Девочка несмело улыбнулась и протянула ему ещё одно шоколадное печенье. Но тут же она вскочила и бросилась обнимать Олега, щебетать, делиться своими успехами. Снова превратилась в игривого ребёнка. Всего лишь ребёнка, истосковавшегося по родительской ласке.

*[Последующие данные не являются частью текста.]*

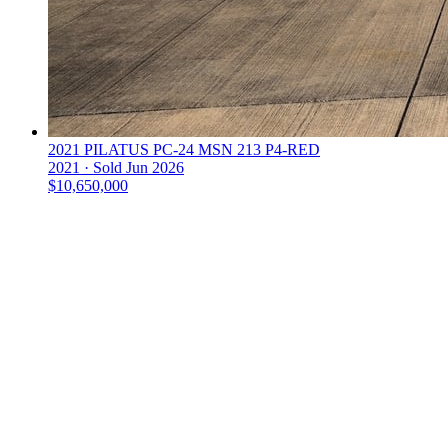
2021 PILATUS PC-24 MSN 213 P4-RED
2021 ·
Sold
Jun 2026
$10,650,000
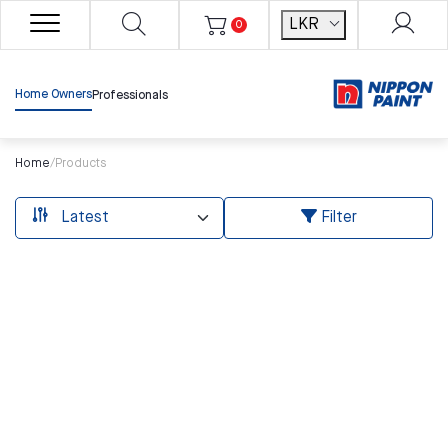
LKR
0
Home Owners
Professionals
Home
/
Products
Filter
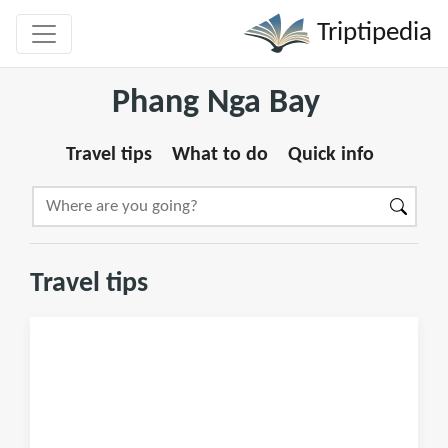
Triptipedia
Phang Nga Bay
Travel tips
What to do
Quick info
Travel tips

Доктор Веселовский стоял, прислонившись к дверному косяку, неловко гладил девочку по волосам и выглядел самым несчастным человеком на свете. Выглядел измотанным и старым, точно ему давным-давно перевалило за тысячу лет.
***
– Значит, удалось их арестовать? – Олег и Эдуард остались в гостиной, а Нина увела Алёну в детскую. Веселовский налил себе полстакана коньяка. Пил он нечасто, разве что после особо тяжёлых операций. Милютин от алкоголя отказался.

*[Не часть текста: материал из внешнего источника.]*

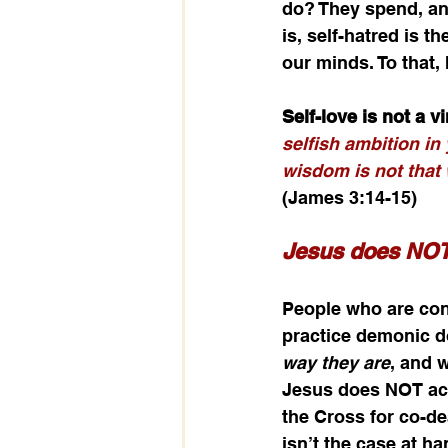
do? They spend, and
is, self-hatred is t
our minds. To that,
Self-love is not a v
selfish ambition in 
wisdom is not that 
(James 3:14-15)
Jesus does NOT 
People who are cons
practice demonic do
way they are
, and 
Jesus does NOT acc
the Cross for co-dea
isn’t the case at h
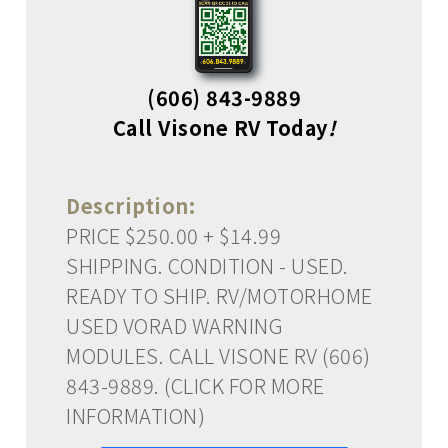
(606) 843-9889
Call Visone RV Today
!
Description:
PRICE $250.00 + $14.99
SHIPPING. CONDITION - USED.
READY TO SHIP. RV/MOTORHOME
USED VORAD WARNING
MODULES. CALL VISONE RV (606)
843-9889. (CLICK FOR MORE
INFORMATION)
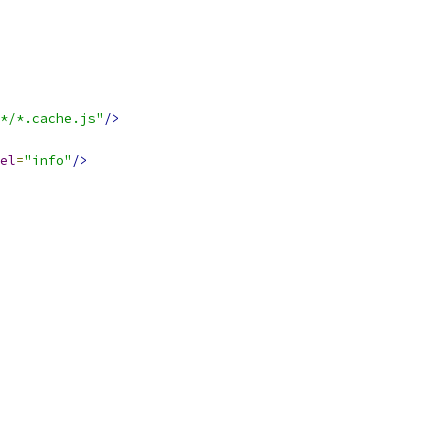
*/*.cache.js"
/>
el
=
"info"
/>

– Да, троих. За антиправительственную агитацию. Но это ненадолго. Как ты понимаешь, обвинение притянуто за уши. С точки зрения закона они не преступники, не контрреволюционеры. Они не секта. Но странные… очень странные. Ненормальные. Ничего толком не говорят, смеются. Творцы прекрасно понимают: нам придётся их отпустить. И тогда они возьмутся за старое. – Эдуард обхватил ладонями локти и положил голову на спинку дивана. Он выглядел измотанным, опустошённым, но никак не отчаявшимся. – Цукерман каждый день с ними беседует, пытается понять природу их способностей. Он, оказывается, упрямый. Если ничего не выяснится, придётся их отпустить и извиниться. Мы сами виноваты! Нет у нас нужного закона! И они знают это! Знают, что могут действовать безнаказанно.
– Ты считаешь, они выполняют чьи-то приказы? Думаешь, у них есть руководитель? – спросил Веселовский. – И он хочет захватить наш мир?

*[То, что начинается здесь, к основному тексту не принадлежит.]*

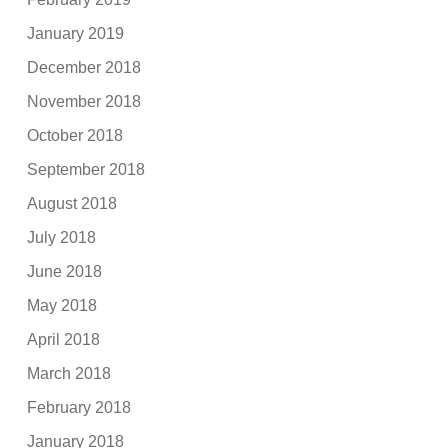
January 2019
December 2018
November 2018
October 2018
September 2018
August 2018
July 2018
June 2018
May 2018
April 2018
March 2018
February 2018
January 2018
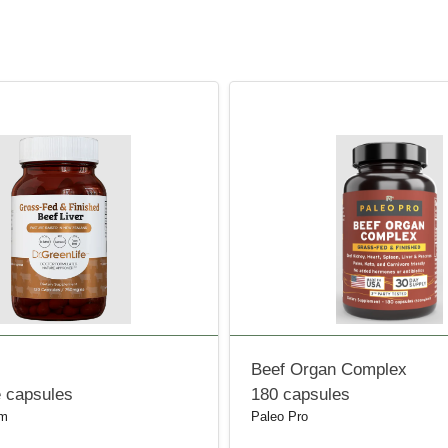
Beef Organ Complex
e capsules
180 capsules
om
Paleo Pro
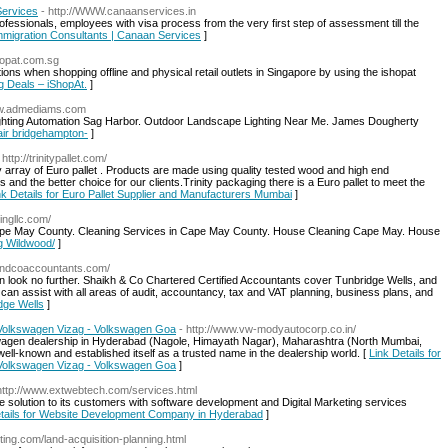
Services
- http://WWW.canaanservices.in
fessionals, employees with visa process from the very first step of assessment till the
Immigration Consultants | Canaan Services
]
shopat.com.sg
 when shopping offline and physical retail outlets in Singapore by using the ishopat
g Deals – iShopAt.
]
new.admediams.com
ghting Automation Sag Harbor. Outdoor Landscape Lighting Near Me. James Dougherty
pair bridgehampton-
]
 http://trinitypallet.com/
ity array of Euro pallet . Products are made using quality tested wood and high end
s and the better choice for our clients.Trinity packaging there is a Euro pallet to meet the
nk Details for Euro Pallet Supplier and Manufacturers Mumbai
]
ningllc.com/
ape May County. Cleaning Services in Cape May County. House Cleaning Cape May. House
ng Wildwood/
]
handcoaccountants.com/
n look no further. Shaikh & Co Chartered Certified Accountants cover Tunbridge Wells, and
 can assist with all areas of audit, accountancy, tax and VAT planning, business plans, and
idge Wells
]
Volkswagen Vizag - Volkswagen Goa
- http://www.vw-modyautocorp.co.in/
agen dealership in Hyderabad (Nagole, Himayath Nagar), Maharashtra (North Mumbai,
ll-known and established itself as a trusted name in the dealership world. [
Link Details for
Volkswagen Vizag - Volkswagen Goa
]
http://www.extwebtech.com/services.html
 solution to its customers with software development and Digital Marketing services
etails for Website Development Company in Hyderabad
]
lting.com/land-acquisition-planning.html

– Они молчат, но да, боюсь, они действуют организованно. Чувствую. И всё. Вот только как его вычислить…?
– Если придётся отправиться туда, Эдуард… В выдуманный мир..., – зашептал Веселовский. Он был взволнован, даже напуган. – Даже звучит безумно, честное слово!
– Если придётся, то отправлюсь. А что? Олег, кого ещё туда послать? Я не буду рисковать своими людьми, я не знаю, куда их отправляю, что их там ждёт, как их там примут. Допустим, творцы откроют двери, но как нас встретят на той стороне… Боюсь, не обойдётся без жертв, а половина следователей – семейные, остальные – ещё мальчишки. И без того достаточно крови. Риск слишком велик. И у нас нет плана.
– Ты ведь тоже семейный! Скажешь, нет? А Тата? Она умная девушка, но по сути ещё ребёнок. Оставишь её одну? Знаешь, сколько охотников за остатками вашего состояния сразу же появится на горизонте? Кто позаботится о Тате? А о Лидии и Ване? Ты их всех бросишь? На меня? Как удобно! Тоже мне герой! Стой, ничего не говори! – Олег нервно расхаживал по комнате и бурно жестикулировал. Он выпил лишнее и более не сдерживался. – Знаю я вас! Вы с Мишей два сапога пара, я сразу это понял. Увидел, как вы тащили в госпиталь раненых мальчишек. Сами-то едва на ногах стояли, а их не бросали. И друзей, и тех, кого видели в первый раз. И всегда так! Сначала другие, потом – вы. Но про самых близких вы почему-то забываете. Один уже оставил жену вдовой, а мальчик вырастет без отца. Что мешало Михаилу заниматься кабинетной работой? Ходил бы на совещания, подписывал бумаги. Чем не работа? Чем не служба? В мирное-то время! Так нет же! Всё гонялся за призраками, была б его воля, рисковал бы каждый день. И чем всё кончилось?!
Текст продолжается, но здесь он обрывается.